[REQUIRED ACTION]: Give the number of lines in the data that hold the word "below", and nothing else.

(Pixel coordinate grounding data)
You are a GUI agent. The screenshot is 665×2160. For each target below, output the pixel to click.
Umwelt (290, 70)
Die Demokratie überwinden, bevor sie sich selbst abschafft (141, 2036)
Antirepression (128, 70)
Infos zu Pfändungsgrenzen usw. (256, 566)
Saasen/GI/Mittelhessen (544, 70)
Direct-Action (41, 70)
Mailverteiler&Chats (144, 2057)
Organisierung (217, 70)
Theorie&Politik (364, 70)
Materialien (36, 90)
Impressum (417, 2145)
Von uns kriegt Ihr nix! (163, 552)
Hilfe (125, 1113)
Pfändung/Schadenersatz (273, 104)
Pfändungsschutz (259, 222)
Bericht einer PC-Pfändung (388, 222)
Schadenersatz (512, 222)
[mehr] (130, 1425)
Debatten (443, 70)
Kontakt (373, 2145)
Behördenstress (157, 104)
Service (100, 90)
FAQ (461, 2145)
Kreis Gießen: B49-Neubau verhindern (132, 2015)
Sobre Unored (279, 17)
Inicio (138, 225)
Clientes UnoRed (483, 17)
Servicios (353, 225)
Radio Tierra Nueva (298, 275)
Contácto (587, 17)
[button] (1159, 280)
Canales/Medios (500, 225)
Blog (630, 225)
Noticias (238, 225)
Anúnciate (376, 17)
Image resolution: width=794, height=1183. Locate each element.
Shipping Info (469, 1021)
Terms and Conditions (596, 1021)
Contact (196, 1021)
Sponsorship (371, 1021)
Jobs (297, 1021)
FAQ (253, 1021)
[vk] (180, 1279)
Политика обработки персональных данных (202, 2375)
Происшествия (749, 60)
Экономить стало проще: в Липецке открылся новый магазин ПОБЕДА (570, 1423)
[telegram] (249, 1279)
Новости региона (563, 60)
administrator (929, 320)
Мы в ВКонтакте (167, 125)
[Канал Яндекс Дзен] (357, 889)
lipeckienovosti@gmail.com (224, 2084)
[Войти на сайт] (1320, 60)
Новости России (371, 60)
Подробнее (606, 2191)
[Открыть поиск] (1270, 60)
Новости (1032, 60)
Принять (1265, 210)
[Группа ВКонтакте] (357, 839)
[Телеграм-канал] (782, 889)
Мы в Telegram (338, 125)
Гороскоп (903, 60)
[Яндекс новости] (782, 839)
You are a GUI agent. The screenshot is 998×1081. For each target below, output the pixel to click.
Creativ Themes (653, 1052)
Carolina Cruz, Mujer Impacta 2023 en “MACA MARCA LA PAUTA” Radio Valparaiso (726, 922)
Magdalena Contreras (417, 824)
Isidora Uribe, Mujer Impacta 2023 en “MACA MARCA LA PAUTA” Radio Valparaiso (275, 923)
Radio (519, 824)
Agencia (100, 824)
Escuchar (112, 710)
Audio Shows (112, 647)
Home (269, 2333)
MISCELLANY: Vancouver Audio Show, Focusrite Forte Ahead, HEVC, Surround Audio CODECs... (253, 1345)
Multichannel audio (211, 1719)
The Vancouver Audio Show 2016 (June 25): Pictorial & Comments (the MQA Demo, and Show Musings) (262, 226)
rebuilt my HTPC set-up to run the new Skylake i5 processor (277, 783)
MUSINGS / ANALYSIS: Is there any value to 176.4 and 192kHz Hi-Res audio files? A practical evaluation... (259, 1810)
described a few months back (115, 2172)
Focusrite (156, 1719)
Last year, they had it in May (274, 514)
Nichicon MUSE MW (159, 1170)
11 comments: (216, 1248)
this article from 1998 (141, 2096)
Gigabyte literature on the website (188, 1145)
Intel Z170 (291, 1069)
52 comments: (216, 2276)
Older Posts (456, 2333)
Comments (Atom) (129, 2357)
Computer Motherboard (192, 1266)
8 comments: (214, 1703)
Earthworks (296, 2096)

[RESULT OF THIS TASK]: 2